ミアが学校を飛び出していくのが窓から見えた。

彼女は何かと目立つのですぐに誰かの目に止まる。

朝から面倒だったなと物思いにふけっていると教室にいた誰かが「ウェルツナー子爵令嬢だ」と言ったので目を窓の外に向けると走り去って行く彼女の後ろ姿が見えた。

授業をサボるなんて不真面目な生徒だなと思っていたらディアモンが来た。

迷惑をかけたと思うのならそっとしておいて欲しい。

あまり注目されたくないのに、彼らが来るだけですぐに私はみんなの話題に乗るのだ。

悪目立ちしてる。

そろそろ父が何か言ってくるかもしれないと身構えている。

私に対して関心はない人だけどさすがに家に泥を塗るようなことをしたら叱られるだろうとは思う。

「お気になさらないでください。ジュノン様も大変ですね。貴族令嬢として未発達な人が婚約者だなんて」

伯爵令嬢である私が侯爵家であるディアモンに頭を下げられたら許す以外の選択肢がない。

彼はそれを分かった上で謝って来ているのだろうか。

「ウェルツナー子爵令嬢が先程、学校から出ていくのが見えましたが、追わなくてよろしいんですか?」

「ああ。
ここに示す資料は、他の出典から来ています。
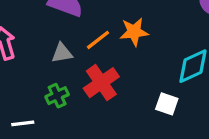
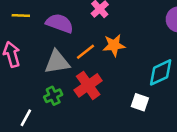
gray triangle: (62, 53) -> (57, 62), size x1.5
white line: (23, 123) -> (26, 118), turned -54

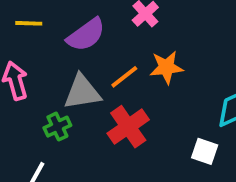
purple semicircle: (60, 23) -> (86, 35), turned 124
green cross: (53, 96) -> (57, 127), moved

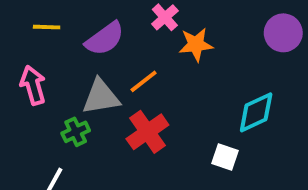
orange star: (166, 67) -> (196, 45), moved

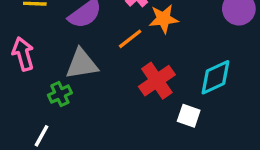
orange line: (144, 81) -> (130, 39), moved
red cross: (147, 132) -> (157, 81), moved

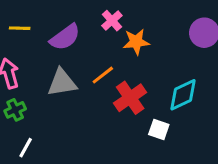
orange line: (130, 39) -> (103, 75), moved
green cross: (60, 94) -> (15, 110), moved

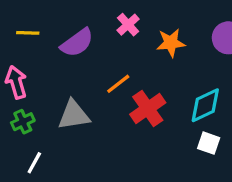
orange star: (136, 42) -> (171, 43), moved
gray triangle: (62, 83) -> (74, 115), moved
white square: (159, 130) -> (209, 143), moved

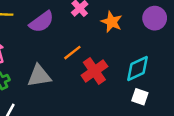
orange star: (171, 43) -> (112, 22), turned 30

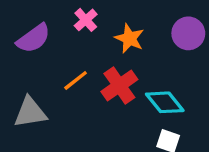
cyan diamond: (137, 69) -> (165, 102), turned 76
red cross: (94, 71) -> (119, 86), moved

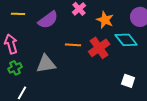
orange line: (76, 80) -> (73, 45), turned 42
cyan diamond: (165, 102) -> (126, 40), moved

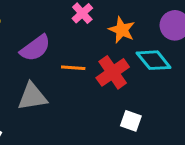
purple semicircle: (48, 20) -> (35, 48), moved
white square: (128, 81) -> (131, 121), moved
少し一人になって頭を冷やす必要があるだろう」

ディアモンはそう言うけど底辺の評価しかないミアが授業をサボれば彼女の評価は更に急降下。もうマイナスだろう。

それに成績もあまり良くないと聞く。

授業態度も真面目とは程遠い。

それに加えてサボりまで追加されたら留年するんじゃないのかしら?

まぁ私には関係ないけど。

彼女が何かやらかしてもそれは彼女と婚約者であるディアモンの責任だ。

「セイレーン、俺は・・・・いや、なんでもない」

ディアモンは教室を出ていった。

運命の相手に出会えた男の顔ではないな。ミアも決して幸せとは言いがたかった。

必死にディアモンを繋ぎ止めようとしているみたいに見えた。

私の存在がただ単に気に入らないというのもあっただろう。

肝心のディアモンは物言いたげに時おりこちらに視線を送ってくることがあった。

ミアに絡まれたくないし、これ以上おかしな噂を立てられたくなかったので声をかけられなければ無視をしていた。

ただディアモンが私を見ていることは当然周りも気づいていた。

そのせいでディアモンは私に未練があるんじゃないか、またよりを戻すんじゃないかと影で言われるようになった。